CryptoLuck ransomware is a new strain of malware discovered by the researcher Kafeine, that is being distributed via the RIG-E exploit kit.
The notorious researcher Kafeine has spotted a new strain of ransomware dubbed CryptoLuck. The malware leverages DLL hijacking and exploits the legitimate GoogleUpdate.exe executable to infect computers.
The ransomware appends the .[victim_id]_luck extension to the encrypted files, it is able to lock hundreds of file extensions. It skips files that contain specific strings: Windows, Program Files, Program Files (x86), ProgramData, AppData, Application Data, Temporary Internet Files, Temp, Games, nvidia, intel, $Recycle.Bin, and Cookies.
The malware asks victims to pay a 2.1 Bitcoin (around $1,500) ransom within 72 hours in order to rescue the encrypted files.
The CryptoLuck ransomware is delivered through the RIG-Empire (RIG-E) exploit kit. Crooks leverages malvertising campaigns through adult websites, but likely they will adopt other infection vectors.
The ransomware is spread using a RAR SFX file which contains the crp.cfg, GoogleUpdate.exe, and goopdata.dll files, along with instructions to extract these into the %AppData%\76ff folder and to silently execute GoogleUpdate.exe.
The advantage for abusing the GoogleUpdate.exe is that is a legitimate Google program that is signed by Google.
The authors of the CryptoLuck ransomware have included a malicious goopdate.dll file in the package for the legitimate program to load into memory.
“When the GoogleUpdate.exe program is run, it will look for a DLL file called goopdate.dll file and load it.
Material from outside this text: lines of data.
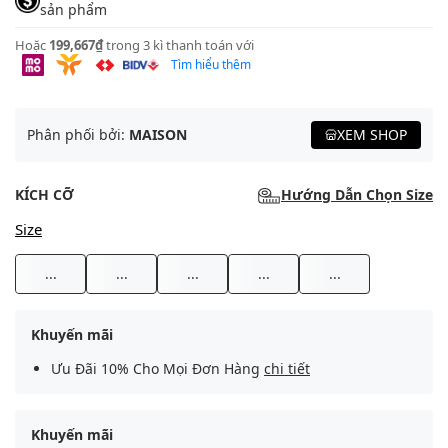
sản phẩm
Hoặc
199,667₫
trong 3 kì thanh toán với
Tìm hiểu thêm
Phân phối bởi:
MAISON
XEM SHOP
KÍCH CỠ
Hướng Dẫn Chọn Size
Size
...
...
...
...
...
Khuyến mãi
Ưu Đãi 10% Cho Mọi Đơn Hàng
chi tiết
Khuyến mãi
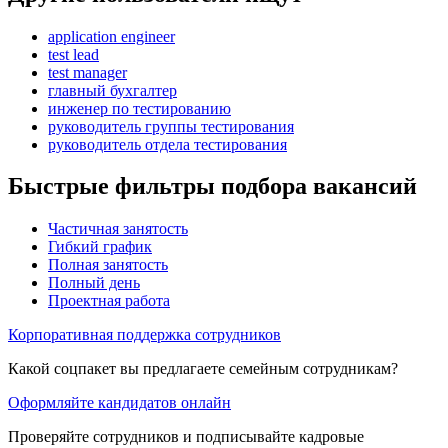
application engineer
test lead
test manager
главный бухгалтер
инженер по тестированию
руководитель группы тестирования
руководитель отдела тестирования
Быстрые фильтры подбора вакансий
Частичная занятость
Гибкий график
Полная занятость
Полный день
Проектная работа
Корпоративная поддержка сотрудников
Какой соцпакет вы предлагаете семейным сотрудникам?
Оформляйте кандидатов онлайн
Проверяйте сотрудников и подписывайте кадровые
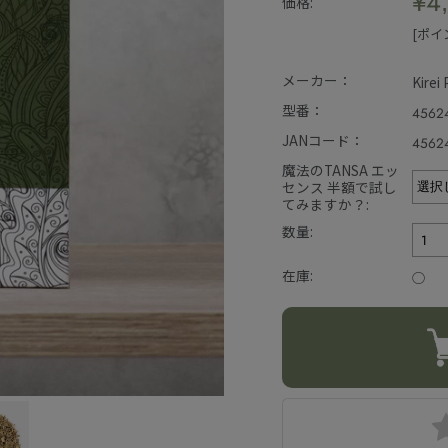
¥4
価格:
[ポイ
メーカー：
Kirei
型番：
4562
JANコード：
4562
魔法のTANSA エッ
センス 半額で試し
てみますか？:
数量:
在庫:
○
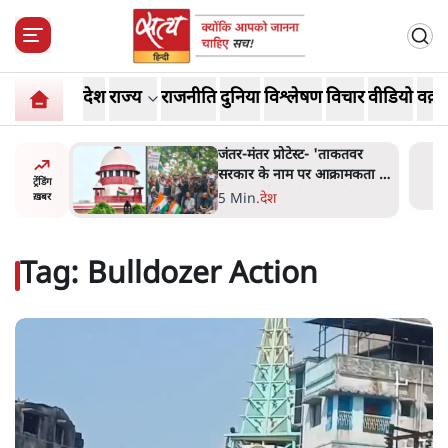
देश
राज्य
राजनीति
दुनिया
विश्लेषण
विचार
वीडियो
वक़्त
 बैठकः
जंतर-मंतर प्रोटेस्ट- 'ताकतवर
 सरकार से
सरकार के नाम पर आक्रामकता न
ट्रेंडिंग
दिखाए पुलिस, जेन जी को सुने':
5 Min
.
देश
ख़बर
SC
Tag:
Bulldozer Action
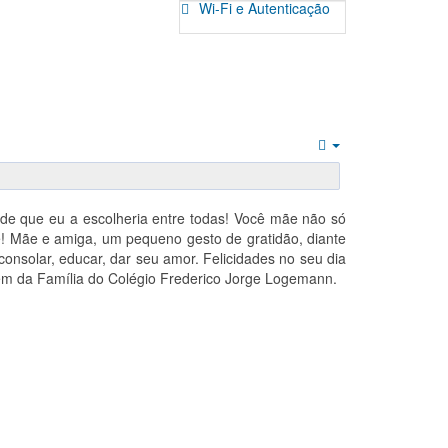
Wi-Fi e Autenticação
Empty
 de que eu a escolheria entre todas! Você mãe não só
ocê! Mãe e amiga, um pequeno gesto de gratidão, diante
consolar, educar, dar seu amor. Felicidades no seu dia
gem da Família do Colégio Frederico Jorge Logemann.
The problem is that it will first look for this file in the same folder that the GoogleUpdate.exe resides in. This allows a malware developer to create their own malicious goopdate.dll file and have it loaded by GoogleUpdate.” reads the analysis published by Lawrence Abrams from the BleepingComputer.com.
The CryptoLuck ransomware implements mechanisms to avoid analysis from security firms. It is able to determine if it is running in a virtual machine, and in this case, it halts itself. Once executed it scans all mounted drives and unmapped network shares for files to encrypt.
The ransomware uses an AES-256 encryption with a unique AES encryption key for each of file to encrypt. The key is encrypted with an embedded public RSA key and the resulting encrypted AES key is embedded in the encrypted file.
When the ransomware has completed the encryption of the files, it displays a ransom note that contains the instructions for the payment of the ransom.